I also thought it might be good, while I was there, to reread the book generally considered to be the first English novel. Robinson Crusoe was the great early document of radical individualism, the story of an ordinary person’s practical and psychic survival in profound isolation. The novelistic enterprise associated with individualism—the search for meaning in realistic narrative—went on to become the culture’s dominant literary mode for the next three centuries.
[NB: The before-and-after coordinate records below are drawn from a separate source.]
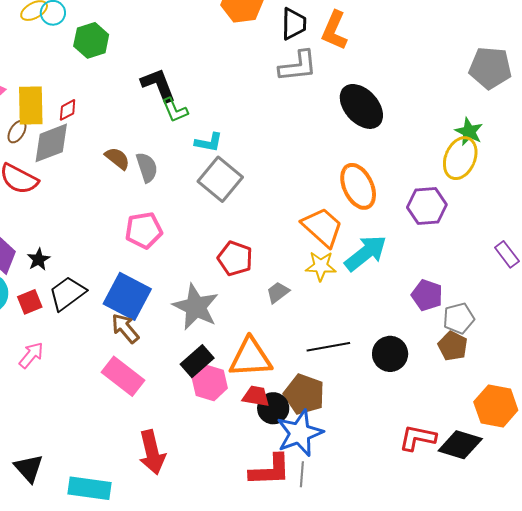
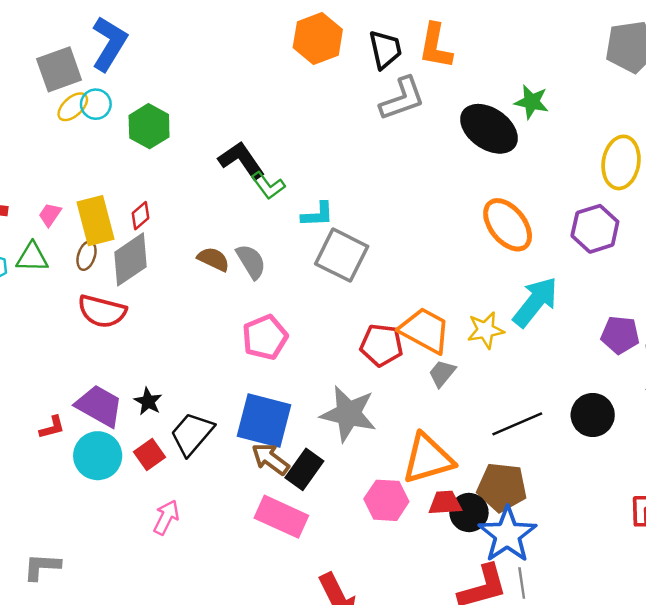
green star: (469, 132) -> (532, 102), moved
orange trapezoid: (322, 227) -> (425, 330), moved
black rectangle: (197, 361) -> (304, 469), moved

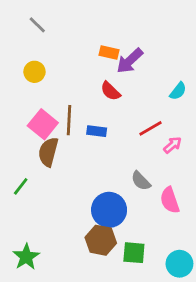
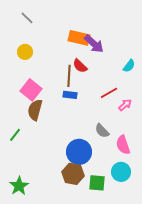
orange rectangle: (109, 52) -> (79, 38), size x1.5
purple arrow: (130, 61) -> (94, 44), turned -95
brown line: (69, 120) -> (69, 76), moved
cyan circle: (179, 264) -> (121, 172), moved

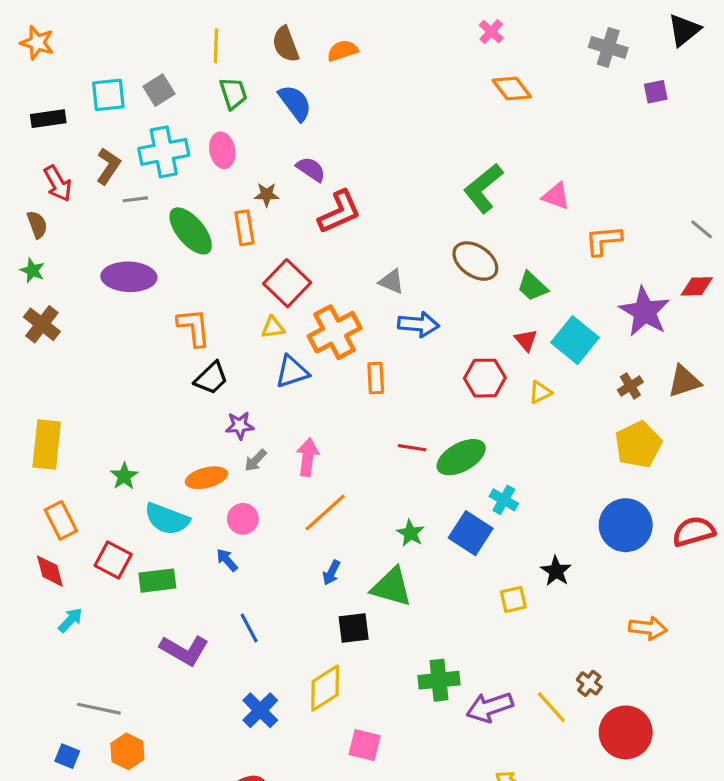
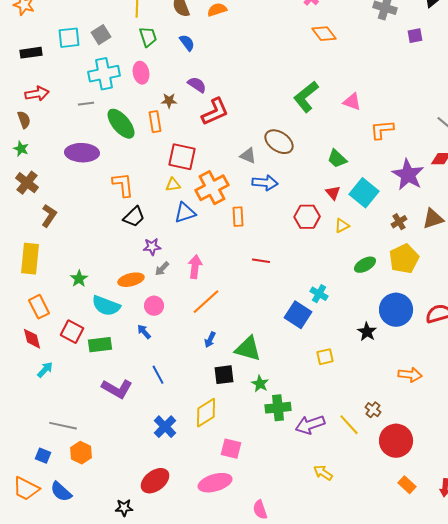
blue semicircle: (295, 103) -> (187, 43), size x0.7
brown L-shape: (108, 166) -> (49, 216), moved
red arrow: (58, 183) -> (37, 94), turned -70
brown ellipse: (475, 261) -> (279, 142), moved
red square: (287, 283) -> (182, 157), turned -32
green ellipse: (461, 457) -> (365, 265), moved, size x0.7
green star: (411, 533) -> (260, 384), moved
black star: (556, 571) -> (367, 332), moved

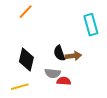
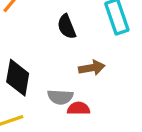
black semicircle: (59, 53) -> (67, 27), moved

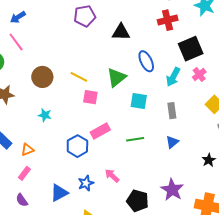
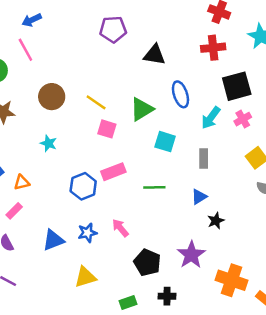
black star: (209, 160) -> (216, 221), moved

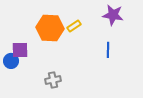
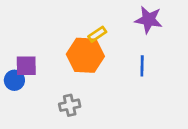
orange hexagon: (50, 28) -> (85, 55), moved

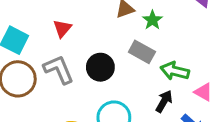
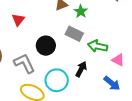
gray L-shape: (59, 69) -> (24, 63), moved
black arrow: (164, 101) -> (81, 69), moved

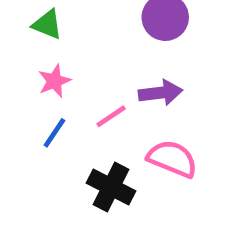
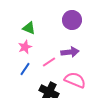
green triangle: (47, 24) -> (29, 28), moved

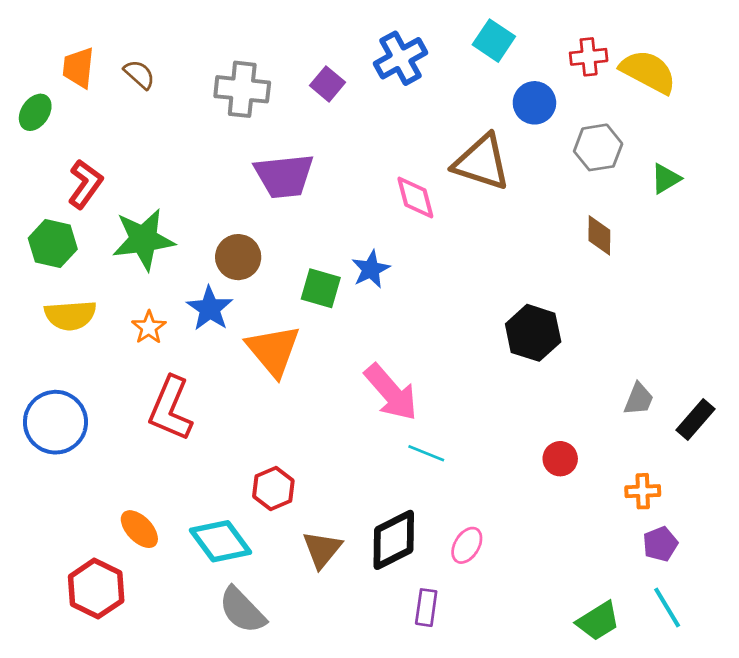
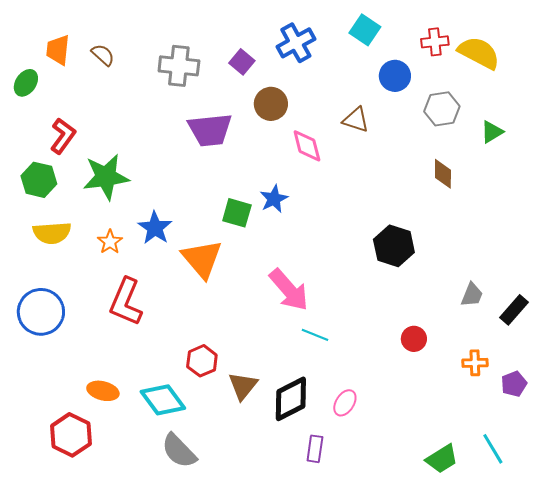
brown triangle: (482, 162) -> (356, 120), size x0.6
brown circle: (238, 257) -> (271, 104), moved
orange ellipse: (139, 529) -> (103, 391), turned -32
purple pentagon: (660, 544) -> (514, 384), moved
brown triangle: (322, 549) -> (243, 386), moved

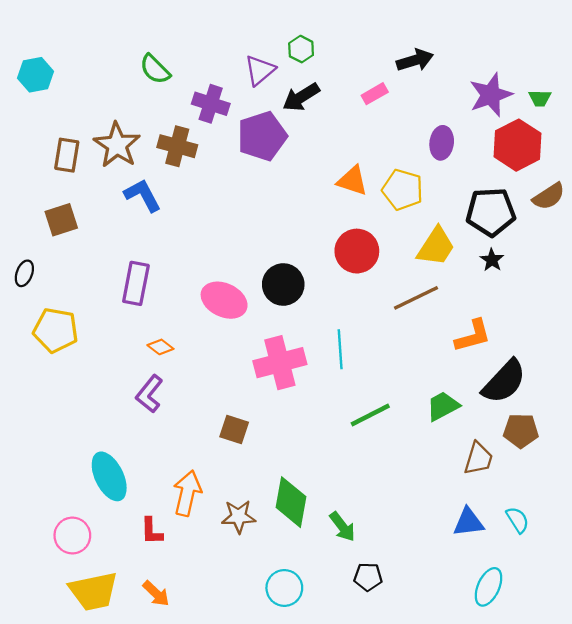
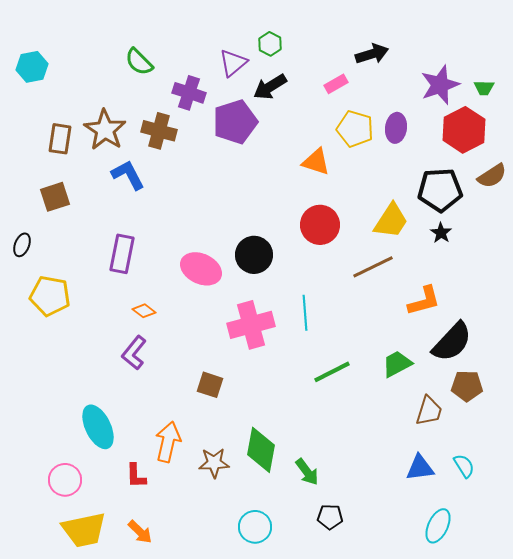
yellow pentagon: (403, 190) -> (355, 129), moved

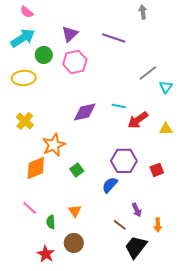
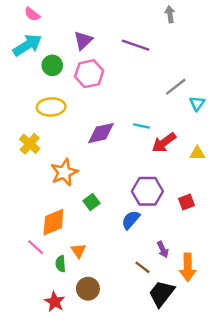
yellow ellipse: (24, 78) -> (51, 107), moved
orange diamond: (36, 168) -> (53, 222), moved
orange triangle: (75, 211) -> (78, 251), moved
orange arrow: (158, 225) -> (188, 267), size x1.6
Crusoe’s voice can be heard in the voice of Jane Eyre, the Underground Man, the Invisible Man, and Sartre’s Roquentin. All these stories had once excited me, and there persisted, in the very word novel, with its promise of novelty, a memory of more youthful experiences so engrossing that I could sit quietly for hours and never think of boredom. Ian Watt, in his classic The Rise of the Novel, correlated the eighteenth-century burgeoning of novelistic production with the growing demand for at-home entertainment by women who’d been liberated from traditional household tasks and had too much time on their hands. In a very direct way, according to Watt, the English novel had risen from the ashes of boredom. And boredom was what I was suffering from. The more you pursue distractions, the less effective any particular distraction is, and so I’d had to up various dosages, until, before I knew it, I was checking my e-mail every ten minutes, and my plugs of tobacco were getting ever larger, and my two drinks a night had worsened to four, and I’d achieved such deep mastery of computer solitaire that my goal was no longer to win a game but to win two or more games in a row—a kind of meta-solitaire whose fascination consisted not in playing the cards but in surfing the streaks of wins and losses. My longest winning streak so far was eight.